What’s Going on: COVID hangover hangs over Pfizer
Pfizer Inc. is starting to roll out the pharmaceutical company’s biggest round of layoffs since 2009, and its Groton laboratories are not immune.
Of course, New York-based Pfizer these days never comes out and says how many layoffs will occur in Groton, so we are left to guess at the numbers. But in October Pfizer said financial cuts company-wide would amount to $3.5 billion by the end of next year, and in a follow-up third-quarter conference call officials made it sound like many of those reductions would be aimed at facilities involved in COVID-19 vaccine development and production.
“The COVID part is going to be the biggest part,” Albert Bourla, Pfizer’s chairman and chief executive officer, said in the Halloween conference call, in response to a question about where cuts will be targeted.
Of course, Pfizer’s Groton labs were directly involved in much of the company’s COVID vaccine development. At one point in March 2021, Groton site leader John Burkhardt told me that about 200 scientists were working on developing the initial Pfizer COVID vaccine out of about 2,600 direct employees there.
The labs were involved in molecular-level studies of the world’s first mRNA vaccine as well as the planning, designing and executing of drug trials and analysis of the results. Groton scientists also oversaw trials of vaccine booster shots against new variants, and local facilities helped produce lipids used in the delivery of vaccine doses.
Speculation is rampant that with Pfizer’s COVID remedies faltering, the Groton labs will be hit hard, perhaps in the range of the 200 layoffs already announced in Kalamazoo, Mich., and hopefully fewer than the 500 expected in Sandwich, England. One Pfizer site in Peapack, N.J., is being shuttered entirely, but no such drastic measure is expected in Groton, despite the company’s decision to close its New London research-and-development headquarters a few years ago and move it to Cambridge, Mass.
The most I could get out of the company was that the cuts were being done to increase efficiency, and that they would occur on a rolling basis, involving “some job loss across a number of our locations, including Groton.”
OK, there was a little more, but not really much of anything. Unlike in 2011, when Pfizer announced publicly a reduction of 1,100 employees in Groton, the company lately has been steadfastly refusing to share local layoff details.
Groton City Mayor Keith Hedrick said he found this lack of communication to be problematic.
“My concern is people tend to panic,” he said, meaning people assume the worst when they don’t know anything.
Some people are longing for the “glory days,” he said, when Pfizer was manufacturing penicillin locally.

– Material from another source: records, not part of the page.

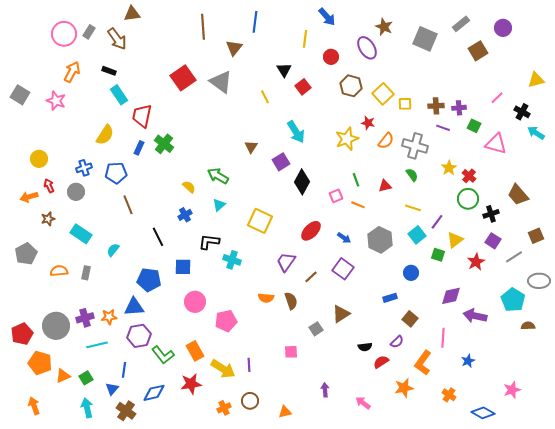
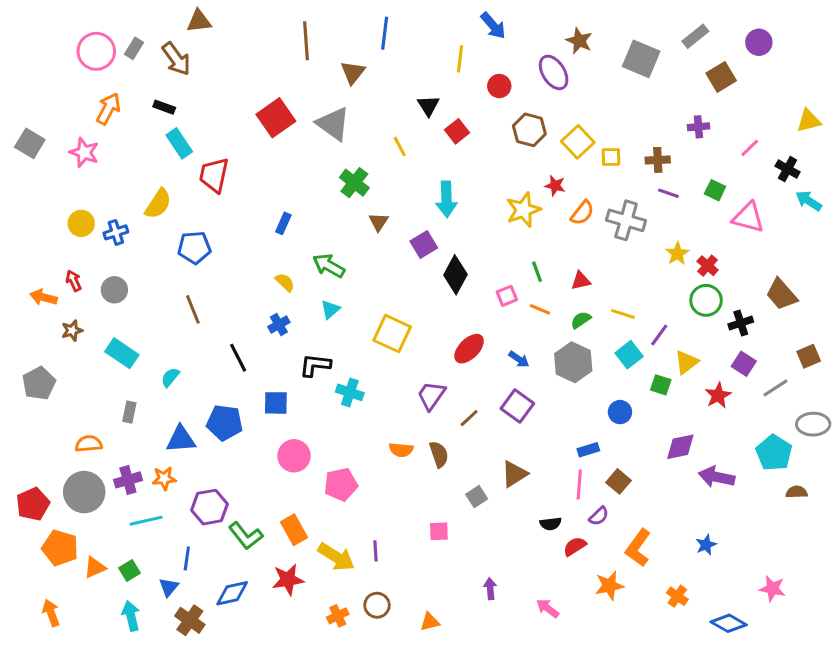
purple cross: (459, 108) -> (698, 127), moved
cyan arrow: (296, 132) -> (446, 199), turned 30
green cross: (164, 144) -> (354, 183), moved
blue rectangle: (139, 148) -> (283, 223), moved
yellow circle: (39, 159) -> (81, 223), moved
blue cross: (84, 168) -> (116, 232), moved
blue pentagon: (116, 173) -> (194, 248), moved
green semicircle: (412, 175) -> (581, 320), moved, turned -88
orange arrow: (29, 197) -> (43, 297), turned 30
orange semicircle: (59, 271) -> (89, 444), moved
blue triangle: (134, 307) -> (181, 439), moved
pink line: (443, 338) -> (579, 484), moved
pink star: (512, 390) -> (772, 589), turned 30

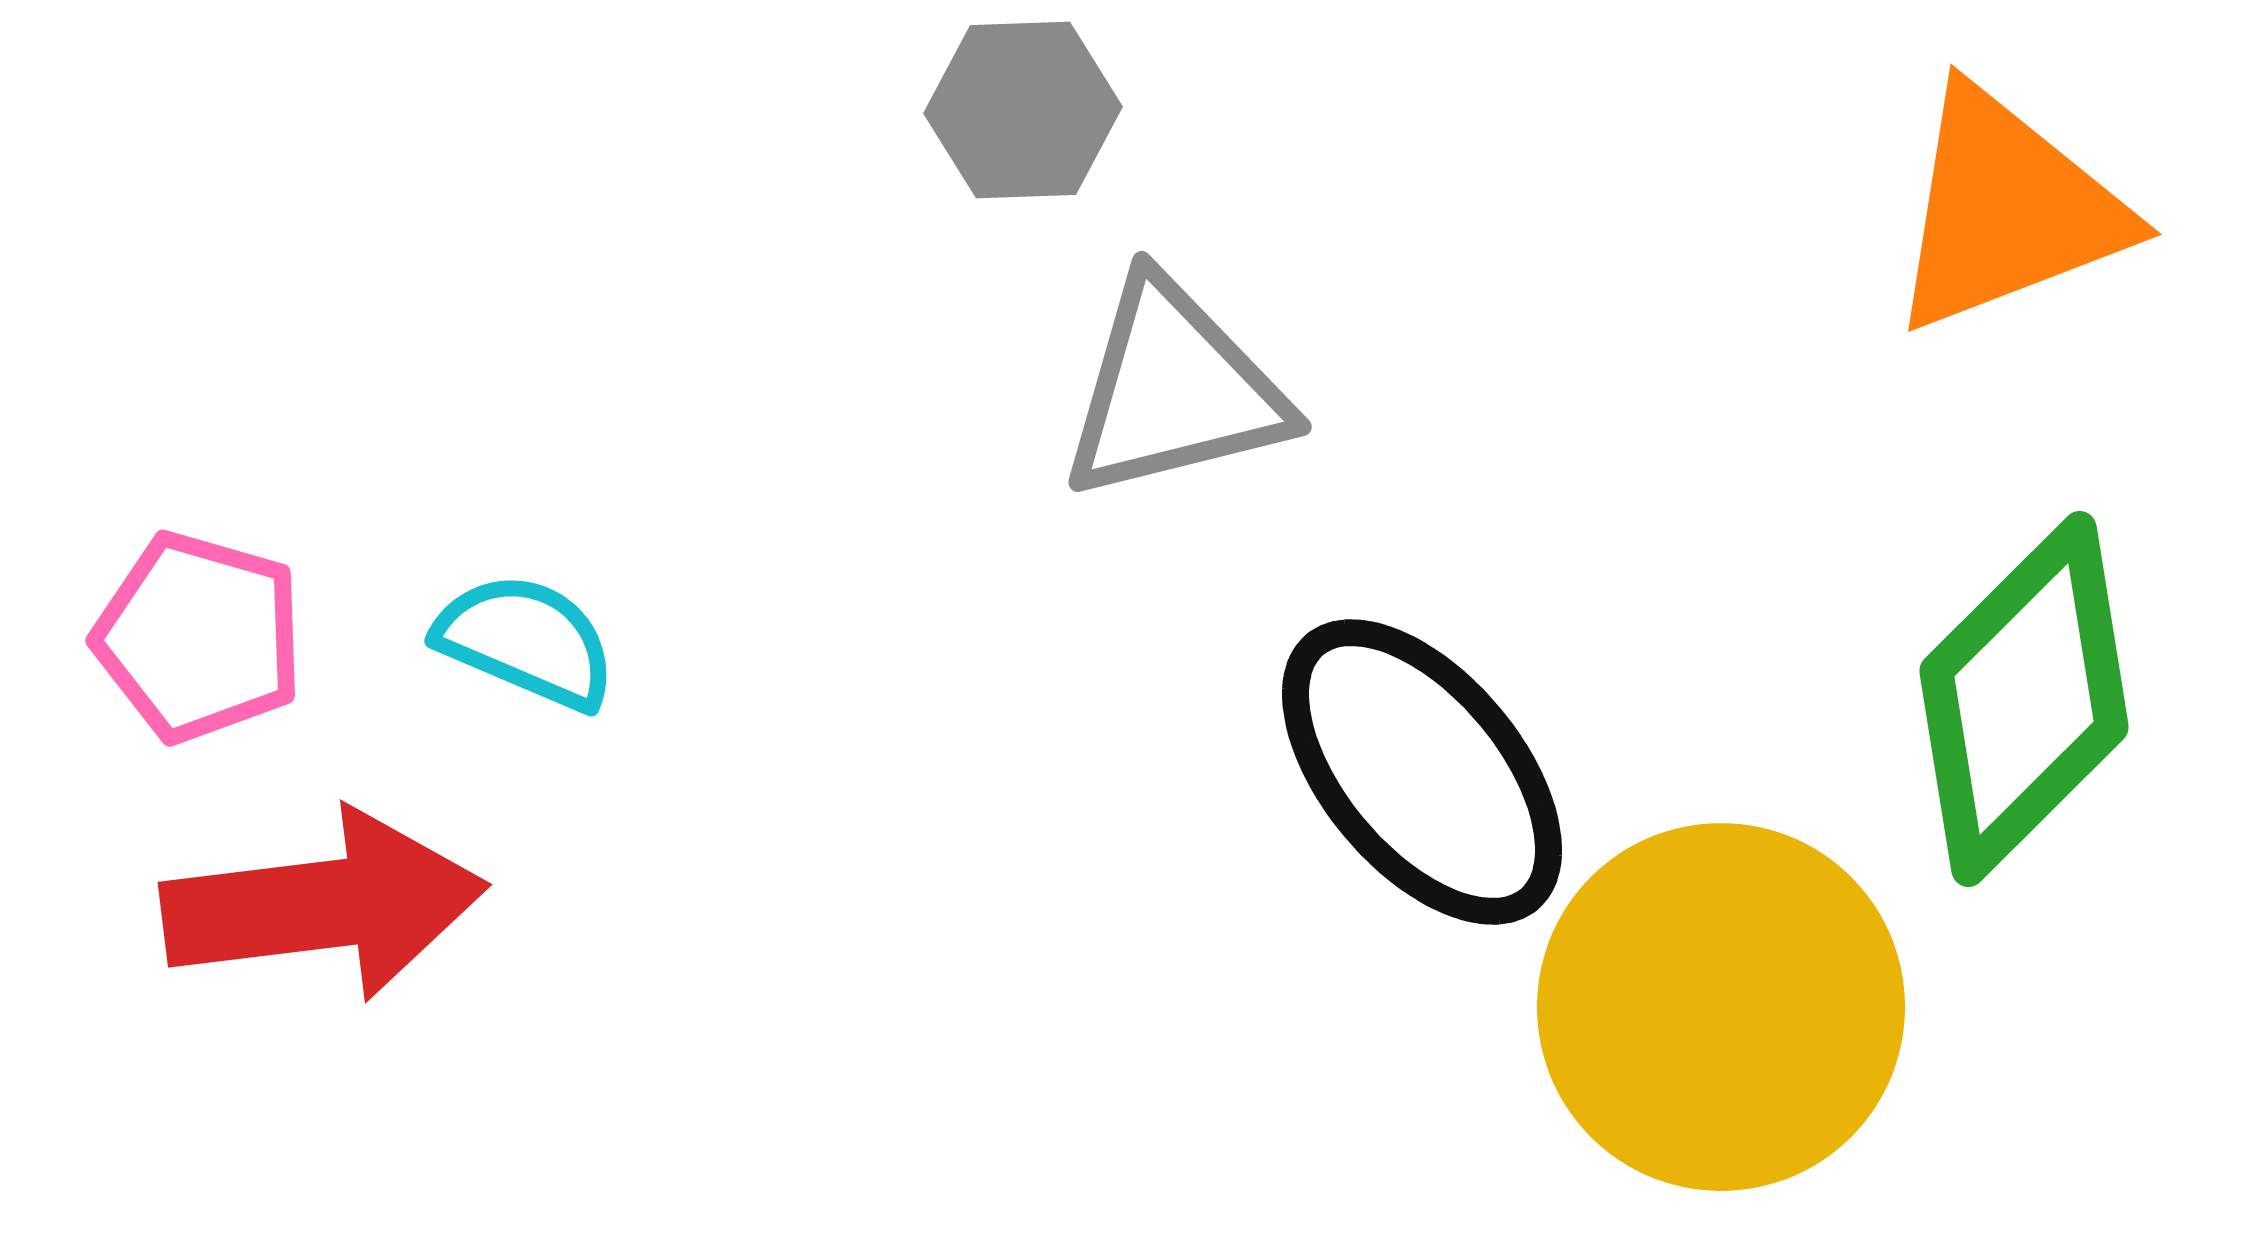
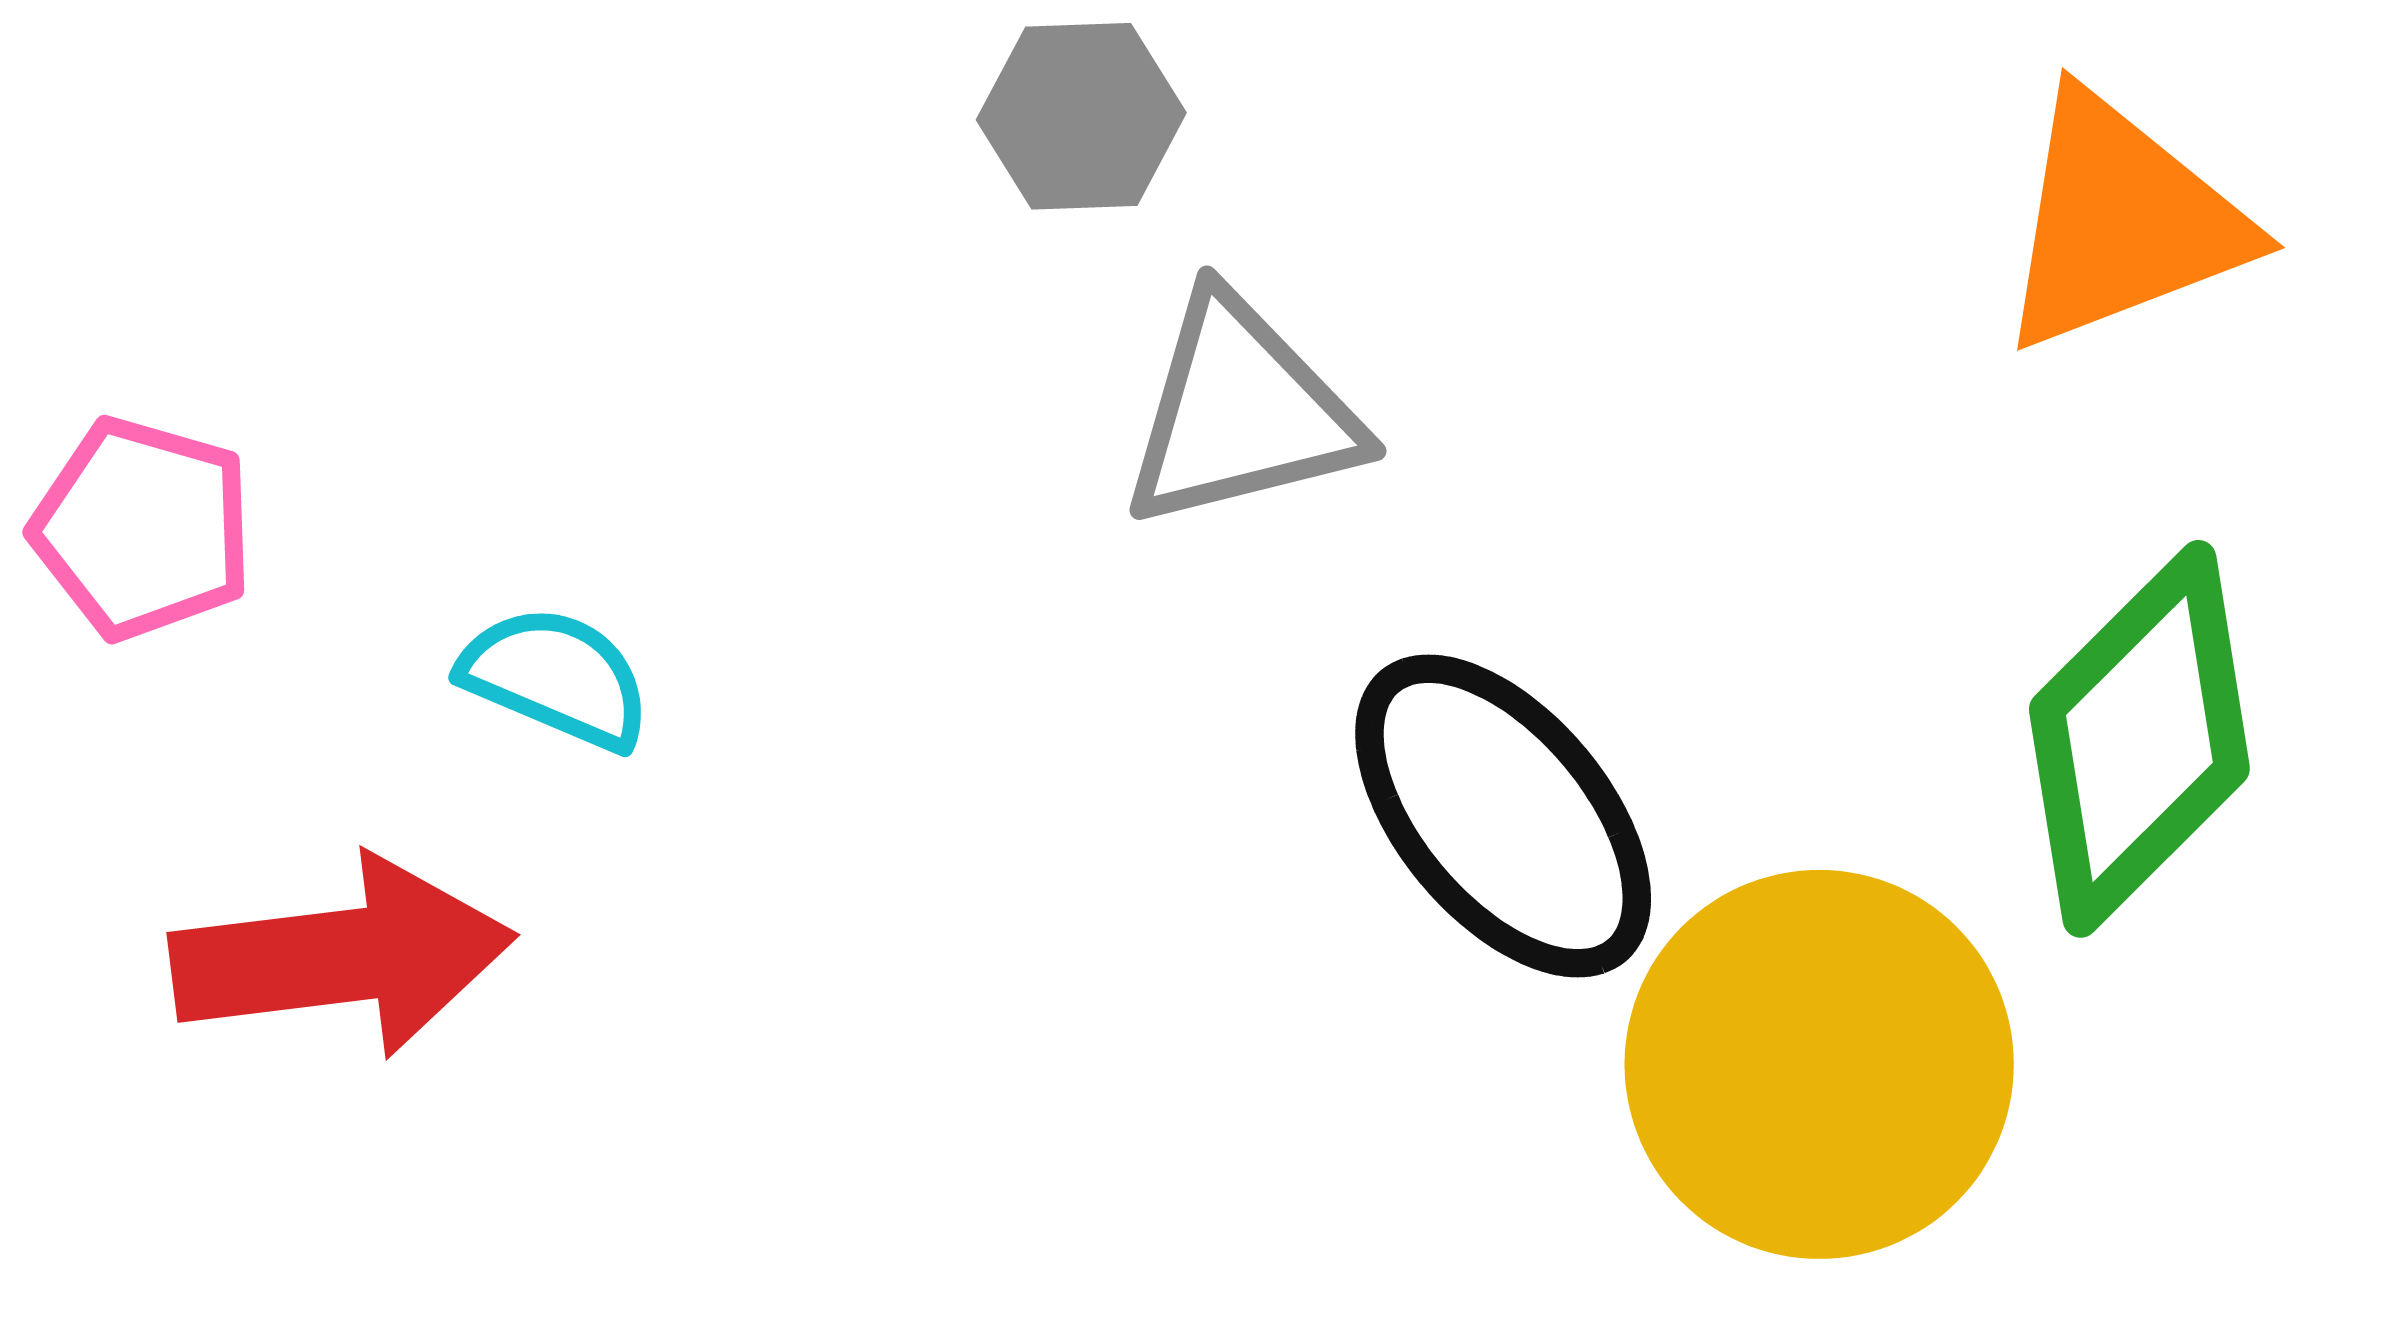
pink pentagon: (199, 637) -> (143, 528), moved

But he knows those days of stability and local focus are over, and “Pfizer is going to do what Pfizer is going to do.”
Still, he rightly believes that a multinational corporation like Pfizer shouldn’t feed into the rumor mill by keeping people in suspense. And I will add that Pfizer also shouldn’t try to lie, as officials did in a meeting with me and other Day journalists years ago after columnist David Collins speculated about the possible closure of the New London R&D headquarters, when they flatly denied a closure was imminent (a year or so later it came to pass).
Pfizer rightly holds an honored place in southeastern Connecticut’s business climate, and the men and women who contributed their talents to create the world’s first vaccine to fight COVID should be held in high esteem. In fact, I’m surprised a parade in their honor hasn’t already been contemplated.
But the city needs to plan ahead for the tax consequences in case these layoffs are accompanied by demolition of buildings, as occurred a decade ago when Pfizer decided to take down its massive former research headquarters known as Building 118. Real estate agents would no doubt like to know the impact as well, given that the last major round of Pfizer layoffs here led to a dramatic lowering of home prices.
With luck, and thanks to a bit more diversification in the local economy with the addition of the wind industry, a renaissance in New London and a boom at Electric Boat, the effect this time around likely will be minimal.
As Tony Sheridan, chief executive of the Chamber of Commerce of Eastern Connecticut, said, “Thank god for EB. ... On the whole, eastern Connecticut is doing great.”